The website bassplayersunited.com describes Jimmy Blanton as ‘probably the most important and influential bassist of the twentieth century’ and you can read more about him on that website if you click here .

Here are Duke Ellington and Jimmy Blanton playing Pitter Panther Patter recorded in Chicago in 1940, a duet that shows off Jimmy’s bass playing to full effect.

Now check out what is thought to be a rare solo by Jimmy Blanton playing slap bass. The piece is brief, comes from a radio broadcast and has a few crackles, but it is worth a listen.

In 1993, director Marshall Herskovitz made a film called Jack The Bear that starred Danny DeVito, Robert J. Steinmiller Jr. Miko Hughes, Gary Sinese and a young Reece Witherspoon. The story concerns a professional clown John Leary (DeVito), whose wife dies in a car accident and he is left to care for his two young sons, Jack and Dylan. John hosts the local late-night show 'Midnight Shriek', entertaining the audience during horror films as "Al Gory." He loves his sons, but because of his drinking and poor attempts at fatherhood, many of his parental duties fall to his son Jack.

The story evolves with a neo-nazi next door neighbour, a suggestion that Dylan has been kidnapped after which Dylan becomes mute, an accidental death, and more which you can read here. but it is probably easier to watch the trailer:

At the end of the film, Jack is playing his mother's favourite song at the piano and asks his still mute brother what it was. He doesn't appear to remember.

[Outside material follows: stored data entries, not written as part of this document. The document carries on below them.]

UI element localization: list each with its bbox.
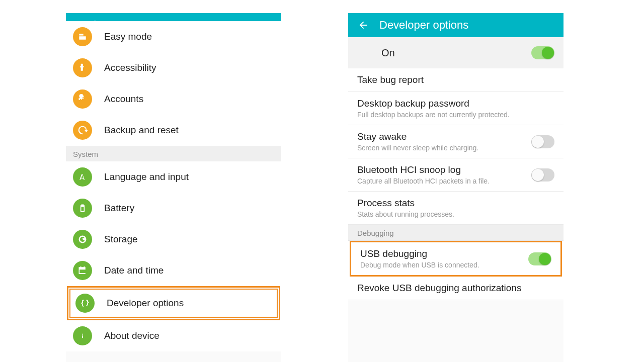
usb-debugging-toggle[interactable] (528, 252, 551, 265)
settings-screen: Settings SEARCH Easy mode Accessibility (66, 13, 281, 362)
row-date-time[interactable]: Date and time (66, 255, 281, 286)
row-accounts[interactable]: Accounts (66, 83, 281, 115)
row-title: Revoke USB debugging authorizations (357, 283, 554, 294)
row-take-bug-report[interactable]: Take bug report (348, 68, 564, 92)
calendar-icon (73, 261, 92, 280)
stay-awake-toggle[interactable] (531, 135, 554, 148)
row-about-device[interactable]: About device (66, 320, 281, 351)
row-title: Bluetooth HCI snoop log (357, 164, 525, 175)
language-icon (73, 167, 92, 187)
row-subtitle: Debug mode when USB is connected. (360, 261, 522, 269)
options-list: Take bug report Desktop backup password … (348, 68, 564, 300)
search-action[interactable]: SEARCH (238, 21, 273, 30)
row-title: Desktop backup password (357, 98, 554, 109)
backup-icon (73, 121, 92, 140)
row-process-stats[interactable]: Process stats Stats about running proces… (348, 192, 564, 225)
storage-icon (73, 230, 92, 249)
row-label: Easy mode (104, 31, 152, 42)
row-title: Take bug report (357, 74, 554, 85)
row-label: Accessibility (104, 62, 156, 73)
back-button[interactable] (356, 18, 370, 32)
info-icon (73, 326, 92, 345)
appbar-title: Developer options (379, 19, 468, 32)
row-subtitle: Full desktop backups are not currently p… (357, 111, 554, 119)
master-toggle-row[interactable]: On (348, 37, 564, 68)
key-icon (73, 89, 92, 109)
row-subtitle: Capture all Bluetooth HCI packets in a f… (357, 177, 525, 185)
battery-icon (73, 199, 92, 218)
row-label: Backup and reset (104, 125, 179, 136)
row-label: Language and input (104, 171, 189, 183)
row-revoke-usb-auth[interactable]: Revoke USB debugging authorizations (348, 277, 564, 300)
bt-hci-toggle[interactable] (531, 168, 554, 182)
row-label: About device (104, 330, 159, 341)
row-label: Developer options (107, 298, 184, 309)
section-debugging: Debugging (348, 225, 564, 241)
appbar: Developer options (348, 13, 564, 37)
row-usb-debugging[interactable]: USB debugging Debug mode when USB is con… (351, 242, 560, 275)
easy-mode-icon (73, 27, 92, 46)
row-stay-awake[interactable]: Stay awake Screen will never sleep while… (348, 125, 564, 158)
row-label: Date and time (104, 265, 164, 276)
row-subtitle: Screen will never sleep while charging. (357, 144, 525, 152)
row-title: Stay awake (357, 131, 525, 142)
row-desktop-backup-password[interactable]: Desktop backup password Full desktop bac… (348, 92, 564, 125)
row-developer-options[interactable]: Developer options (68, 288, 279, 319)
developer-options-screen: Developer options On Take bug report Des… (348, 13, 564, 362)
braces-icon (75, 294, 95, 313)
row-label: Storage (104, 234, 138, 245)
section-system: System (66, 146, 281, 161)
row-language-input[interactable]: Language and input (66, 161, 281, 193)
row-battery[interactable]: Battery (66, 193, 281, 224)
highlight-developer-options: Developer options (67, 286, 280, 320)
row-label: Battery (104, 203, 134, 214)
settings-list: Easy mode Accessibility Accounts Backup … (66, 21, 281, 351)
row-subtitle: Stats about running processes. (357, 210, 554, 218)
master-label: On (357, 47, 525, 59)
highlight-usb-debugging: USB debugging Debug mode when USB is con… (350, 241, 562, 277)
row-accessibility[interactable]: Accessibility (66, 52, 281, 83)
master-toggle[interactable] (531, 46, 554, 59)
row-title: Process stats (357, 198, 554, 209)
row-backup-reset[interactable]: Backup and reset (66, 115, 281, 146)
row-storage[interactable]: Storage (66, 224, 281, 255)
hand-icon (73, 58, 92, 77)
row-label: Accounts (104, 94, 143, 105)
row-title: USB debugging (360, 248, 522, 259)
row-bt-hci[interactable]: Bluetooth HCI snoop log Capture all Blue… (348, 158, 564, 192)
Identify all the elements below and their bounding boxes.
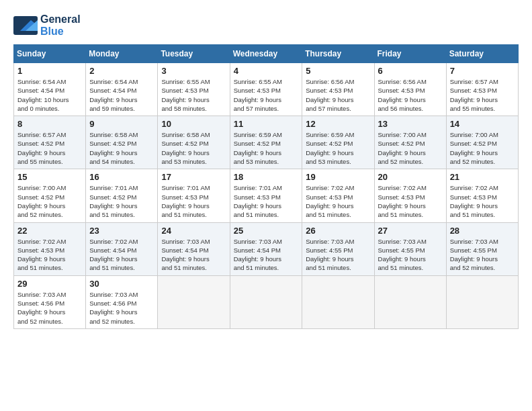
day-info: Sunrise: 7:02 AMSunset: 4:53 PMDaylight:… — [17, 237, 82, 273]
day-info: Sunrise: 7:02 AMSunset: 4:53 PMDaylight:… — [306, 183, 370, 219]
calendar-cell: 21Sunrise: 7:02 AMSunset: 4:53 PMDayligh… — [446, 169, 518, 222]
day-number: 21 — [450, 172, 515, 182]
day-number: 28 — [450, 226, 515, 236]
col-monday: Monday — [86, 45, 158, 63]
day-number: 27 — [378, 226, 443, 236]
logo-text: General Blue — [40, 13, 81, 38]
day-info: Sunrise: 7:01 AMSunset: 4:53 PMDaylight:… — [161, 183, 226, 219]
calendar-cell: 10Sunrise: 6:58 AMSunset: 4:52 PMDayligh… — [158, 116, 230, 169]
col-tuesday: Tuesday — [158, 45, 230, 63]
day-number: 25 — [234, 226, 299, 236]
day-info: Sunrise: 7:00 AMSunset: 4:52 PMDaylight:… — [378, 130, 443, 166]
day-info: Sunrise: 7:03 AMSunset: 4:55 PMDaylight:… — [450, 237, 515, 273]
calendar-cell: 1Sunrise: 6:54 AMSunset: 4:54 PMDaylight… — [14, 63, 86, 116]
day-number: 22 — [17, 226, 82, 236]
calendar-cell: 23Sunrise: 7:02 AMSunset: 4:54 PMDayligh… — [86, 222, 158, 275]
logo-icon — [13, 16, 38, 35]
day-number: 10 — [161, 119, 226, 129]
calendar-cell: 27Sunrise: 7:03 AMSunset: 4:55 PMDayligh… — [374, 222, 446, 275]
day-number: 24 — [161, 226, 226, 236]
calendar-cell: 20Sunrise: 7:02 AMSunset: 4:53 PMDayligh… — [374, 169, 446, 222]
day-info: Sunrise: 7:03 AMSunset: 4:54 PMDaylight:… — [161, 237, 226, 273]
day-info: Sunrise: 7:01 AMSunset: 4:53 PMDaylight:… — [234, 183, 299, 219]
calendar-cell: 11Sunrise: 6:59 AMSunset: 4:52 PMDayligh… — [230, 116, 302, 169]
day-info: Sunrise: 6:56 AMSunset: 4:53 PMDaylight:… — [306, 77, 370, 113]
col-thursday: Thursday — [302, 45, 374, 63]
calendar-cell — [446, 275, 518, 328]
day-info: Sunrise: 7:02 AMSunset: 4:53 PMDaylight:… — [378, 183, 443, 219]
calendar-table: Sunday Monday Tuesday Wednesday Thursday… — [13, 44, 519, 329]
day-info: Sunrise: 7:03 AMSunset: 4:56 PMDaylight:… — [89, 290, 154, 326]
calendar-cell: 16Sunrise: 7:01 AMSunset: 4:52 PMDayligh… — [86, 169, 158, 222]
calendar-cell: 2Sunrise: 6:54 AMSunset: 4:54 PMDaylight… — [86, 63, 158, 116]
page-header: General Blue — [13, 13, 519, 38]
calendar-cell: 24Sunrise: 7:03 AMSunset: 4:54 PMDayligh… — [158, 222, 230, 275]
day-info: Sunrise: 7:00 AMSunset: 4:52 PMDaylight:… — [17, 183, 82, 219]
day-info: Sunrise: 7:03 AMSunset: 4:54 PMDaylight:… — [234, 237, 299, 273]
calendar-cell: 29Sunrise: 7:03 AMSunset: 4:56 PMDayligh… — [14, 275, 86, 328]
col-wednesday: Wednesday — [230, 45, 302, 63]
calendar-cell: 30Sunrise: 7:03 AMSunset: 4:56 PMDayligh… — [86, 275, 158, 328]
day-number: 12 — [306, 119, 370, 129]
calendar-cell: 22Sunrise: 7:02 AMSunset: 4:53 PMDayligh… — [14, 222, 86, 275]
calendar-cell: 12Sunrise: 6:59 AMSunset: 4:52 PMDayligh… — [302, 116, 374, 169]
day-info: Sunrise: 6:55 AMSunset: 4:53 PMDaylight:… — [161, 77, 226, 113]
day-number: 13 — [378, 119, 443, 129]
day-number: 15 — [17, 172, 82, 182]
calendar-cell — [230, 275, 302, 328]
day-info: Sunrise: 6:58 AMSunset: 4:52 PMDaylight:… — [89, 130, 154, 166]
day-info: Sunrise: 7:01 AMSunset: 4:52 PMDaylight:… — [89, 183, 154, 219]
calendar-header-row: Sunday Monday Tuesday Wednesday Thursday… — [14, 45, 519, 63]
day-info: Sunrise: 7:03 AMSunset: 4:55 PMDaylight:… — [378, 237, 443, 273]
day-info: Sunrise: 6:54 AMSunset: 4:54 PMDaylight:… — [89, 77, 154, 113]
calendar-week-row: 22Sunrise: 7:02 AMSunset: 4:53 PMDayligh… — [14, 222, 519, 275]
day-number: 2 — [89, 66, 154, 76]
day-number: 23 — [89, 226, 154, 236]
day-number: 16 — [89, 172, 154, 182]
day-info: Sunrise: 6:59 AMSunset: 4:52 PMDaylight:… — [234, 130, 299, 166]
calendar-week-row: 1Sunrise: 6:54 AMSunset: 4:54 PMDaylight… — [14, 63, 519, 116]
calendar-week-row: 29Sunrise: 7:03 AMSunset: 4:56 PMDayligh… — [14, 275, 519, 328]
day-number: 26 — [306, 226, 370, 236]
calendar-cell: 3Sunrise: 6:55 AMSunset: 4:53 PMDaylight… — [158, 63, 230, 116]
col-sunday: Sunday — [14, 45, 86, 63]
calendar-cell — [302, 275, 374, 328]
day-info: Sunrise: 7:03 AMSunset: 4:56 PMDaylight:… — [17, 290, 82, 326]
day-info: Sunrise: 7:03 AMSunset: 4:55 PMDaylight:… — [306, 237, 370, 273]
day-number: 20 — [378, 172, 443, 182]
day-info: Sunrise: 6:57 AMSunset: 4:53 PMDaylight:… — [450, 77, 515, 113]
day-number: 18 — [234, 172, 299, 182]
day-number: 14 — [450, 119, 515, 129]
day-info: Sunrise: 6:58 AMSunset: 4:52 PMDaylight:… — [161, 130, 226, 166]
calendar-cell: 7Sunrise: 6:57 AMSunset: 4:53 PMDaylight… — [446, 63, 518, 116]
day-info: Sunrise: 7:02 AMSunset: 4:54 PMDaylight:… — [89, 237, 154, 273]
calendar-week-row: 8Sunrise: 6:57 AMSunset: 4:52 PMDaylight… — [14, 116, 519, 169]
day-number: 4 — [234, 66, 299, 76]
calendar-cell: 13Sunrise: 7:00 AMSunset: 4:52 PMDayligh… — [374, 116, 446, 169]
day-number: 6 — [378, 66, 443, 76]
day-number: 3 — [161, 66, 226, 76]
day-info: Sunrise: 6:54 AMSunset: 4:54 PMDaylight:… — [17, 77, 82, 113]
calendar-cell: 6Sunrise: 6:56 AMSunset: 4:53 PMDaylight… — [374, 63, 446, 116]
day-info: Sunrise: 6:56 AMSunset: 4:53 PMDaylight:… — [378, 77, 443, 113]
day-number: 5 — [306, 66, 370, 76]
day-number: 1 — [17, 66, 82, 76]
day-info: Sunrise: 6:57 AMSunset: 4:52 PMDaylight:… — [17, 130, 82, 166]
calendar-cell: 17Sunrise: 7:01 AMSunset: 4:53 PMDayligh… — [158, 169, 230, 222]
day-number: 30 — [89, 279, 154, 289]
day-number: 29 — [17, 279, 82, 289]
calendar-cell: 8Sunrise: 6:57 AMSunset: 4:52 PMDaylight… — [14, 116, 86, 169]
calendar-cell: 14Sunrise: 7:00 AMSunset: 4:52 PMDayligh… — [446, 116, 518, 169]
day-number: 7 — [450, 66, 515, 76]
calendar-cell: 9Sunrise: 6:58 AMSunset: 4:52 PMDaylight… — [86, 116, 158, 169]
day-number: 19 — [306, 172, 370, 182]
calendar-cell: 18Sunrise: 7:01 AMSunset: 4:53 PMDayligh… — [230, 169, 302, 222]
calendar-cell: 26Sunrise: 7:03 AMSunset: 4:55 PMDayligh… — [302, 222, 374, 275]
day-info: Sunrise: 6:55 AMSunset: 4:53 PMDaylight:… — [234, 77, 299, 113]
calendar-cell: 4Sunrise: 6:55 AMSunset: 4:53 PMDaylight… — [230, 63, 302, 116]
day-number: 17 — [161, 172, 226, 182]
logo: General Blue — [13, 13, 81, 38]
day-number: 11 — [234, 119, 299, 129]
day-info: Sunrise: 7:02 AMSunset: 4:53 PMDaylight:… — [450, 183, 515, 219]
col-friday: Friday — [374, 45, 446, 63]
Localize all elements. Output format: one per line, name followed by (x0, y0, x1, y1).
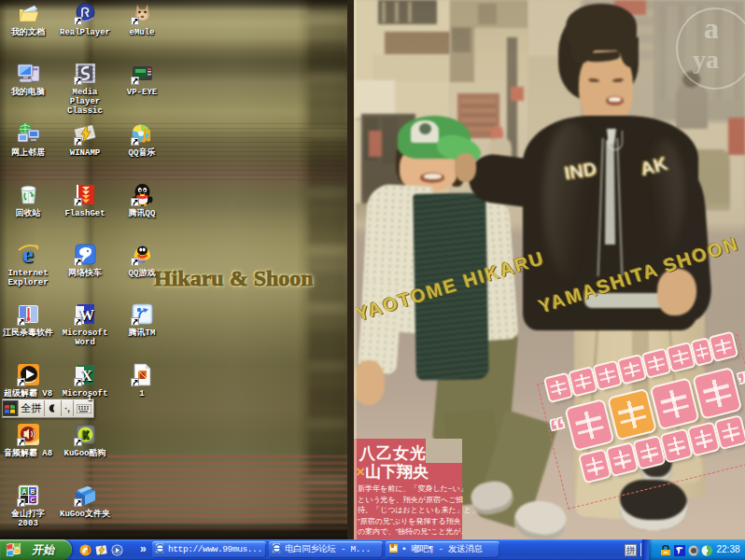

Jack, then breaks down crying and tells John that "Nothing is all right." "Then we're going to make it all right," John answers, adding "Daddy's here". Dylan, then, comes over and answers Jack's question - "Jack the Bear."

Back to the Ellington number, there are many videos of youth jazz orchestras playing Jack The Bear but for your delectation and delight we have chosen this video by the Big Band del Conservatorio "Manuel de Falla" made at the Biblioteca Nacional in Buenos Aires, Argentinia in 2011. There is quite a responsibility on the young bass players in all of the videos, and here, despite the terrible video shots, I quite like the solos which, interestingly are not applauded after every solo, which they are in most other videos.

Finally, I was unaware of this version by the Modern Jazz Quartet recorded in New York in 1988 with Milt Jackson (vibraphone), John Lewis (piano), Connie Kay (drums, percussion) and Percy Heath delivering on bass as you would expect:

It is easy to associate the upright bass with the image of a great bear, just as I have always imagined Adrian Rollini's bass saxophone sounding a bear-like instrument. In the hands of an accomplished bass player, whether a Jack, Jimmy, Michael, Charlie, Calum, Misha, Dave, Jasper, Alison, Andrew, Scott. it is anything but.